Mais c’est aussi dans ce même développement des Travaux que le locuteur, tout en donnant une réalité biographique à son destinataire et à son activité de poète, identifie le lieu d’où il parle : « ici » où son père a émigré (teîde), à Ascra, dans cette « misérable bourgade », située au pied de l’Hélicon (vv. 635-640)8. Dynamisé notamment par une adresse très vive à Persès qui rappelle l’adresse à Zeus dans le prologue du poème (túnē aux vv. 10 et 641), tout ce développement des Travaux consacré à la navigation est habité par la présence du je du narrateur/locuteur. Plusieurs marques énonciatives contribuent à le référer, à l’ancrer dans une situation d’énonciation précise. On peut donc s’imaginer qu’il n’a pas laissé indifférents les biographes du poète et qu’avant même leur intervention, la légende d’Hésiode y a trouvé un appui solide9.
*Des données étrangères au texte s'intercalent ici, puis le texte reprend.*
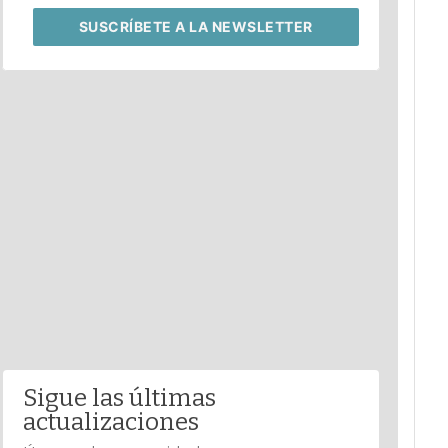
SUSCRÍBETE
A LA NEWSLETTER
Sigue las últimas
actualizaciones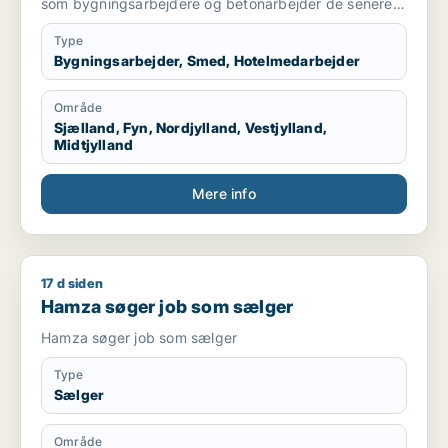
som bygningsarbejdere og betonarbejder de senere
år som kranfører som jeg er pt.
Type
Bygningsarbejder, Smed, Hotelmedarbejder
Område
Sjælland, Fyn, Nordjylland, Vestjylland,
Midtjylland
Mere info
17 d siden
Hamza søger job som sælger
Hamza søger job som sælger
Hamza søger job som sælger
Type
Sælger
Område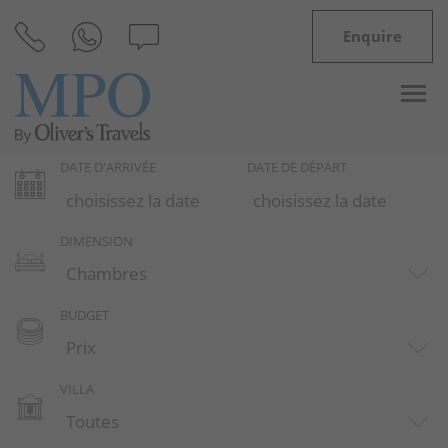
Enquire
DATE D'ARRIVÉE
DATE DE DÉPART
Destinations
DIMENSION
Inspiration
Villas
BUDGET
Minorque
VILLA
Offres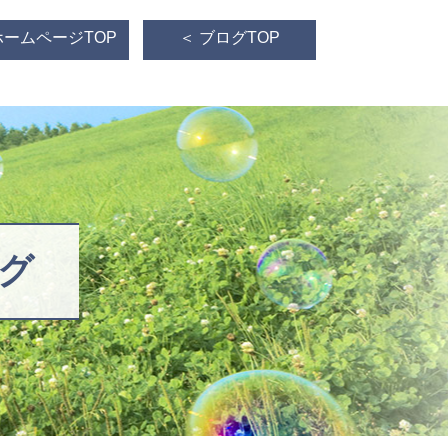
ホームページTOP
＜ ブログTOP
グ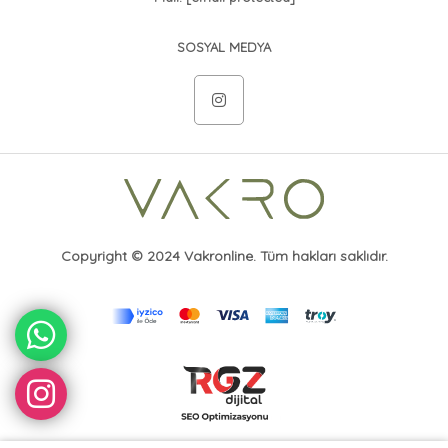
SOSYAL MEDYA
Copyright © 2024 Vakronline. Tüm hakları saklıdır.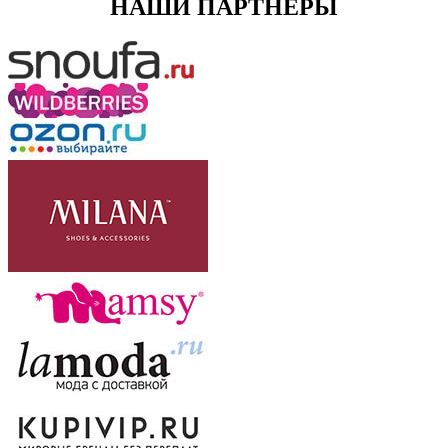
НАШИ ПАРТНЕРЫ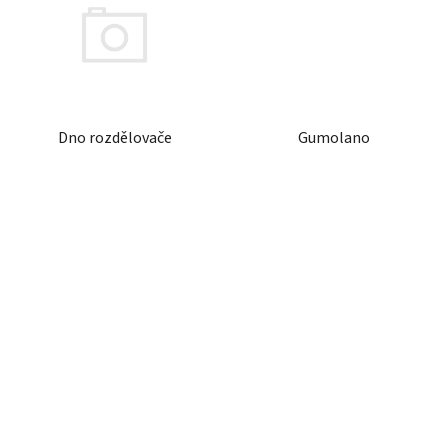
Dno rozdělovače
Gumolano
3. — La mort légendaire et l’héroïsation d’Hésiode

En effet, comme c’est le cas pour tout poète grec de renom, l’œuvre d’Hésiode a suscité une biographie. Mais cette biographie, avec ses aspects anecdotiques et légendaires relatifs notamment à la mort du poète, n’est que la trace langagière du culte rendu au poète héroïsé. Ce processus d’héroïsation de figures de poètes est attesté aussi bien pour un poète plus ou moins contemporain d’Hésiode comme Archiloque que pour un poète classique tel Sophocle10.

Remontant probablement au sophiste Alcidamas, le texte biographisant du Certamen reprend les indications des Travaux sur la victoire du poète aux jeux héroïques de Chalcis pour les transformer en un agôn musical entre Hésiode et Homère. Il raconte qu’après avoir dédié le trépied de la victoire aux Muses héliconiennes, le poète d’Ascra se rendit à Delphes pour offrir les prémices de son succès. Dans une déclaration hexamétrique en forme de macarismos, la Pythie tout en assurant le poète d’un kléos largement diffusé l’avertit d’éviter le sanctuaire de Zeus Néméios où le destin le promet à une mort certaine. Sourd à l’habituel double sens de la réponse oraculaire qui par cette désignation se référait non pas au sanctuaire de Zeus à Némée, mais à celui, homonyme, sis dans la région d’Oinoé en Locride, Hésiode séjourne par hasard dans cette seconde localité. Soupçonné d’avoir séduit une jeune fille, le poète trouve alors la mort promise par l’oracle, un oracle que mentionne Thucydide lui-même. Non sans avoir puni les assassins avec l’aide de Zeus, les gens du lieu recueillirent et ensevelirent le corps d’Hésiode, jeté à la mer par ses meurtriers entre la Locride et l’Eubée. Par la suite les Orchoméniens, obéissant à un oracle, auraient transféré la dépouille d’Hésiode auprès de leur cité ; là, ils lui auraient élevé un tombeau avec une épigramme consacrant la naissance du poète à Ascra et son ensevelissement dans la terre des Minyens en même temps que le kléos que confère au poète sa sophía11.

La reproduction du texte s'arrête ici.